§ **Task item**
Write the entries below out again exactly; any picture in them stays out.

§ **Excerpted records**
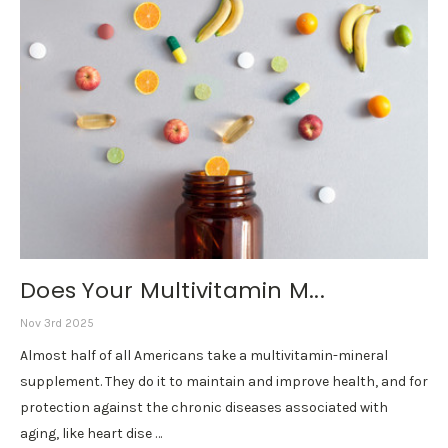
Does Your Multivitamin M...
Nov 3rd 2025
Almost half of all Americans take a multivitamin-mineral
supplement. They do it to maintain and improve health, and for
protection against the chronic diseases associated with
aging, like heart dise …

§ **Solution to the problem**
Does Your Multivitamin M...
Nov 3rd 2025
Almost half of all Americans take a multivitamin-mineral
supplement. They do it to maintain and improve health, and for
protection against the chronic diseases associated with
aging, like heart dise …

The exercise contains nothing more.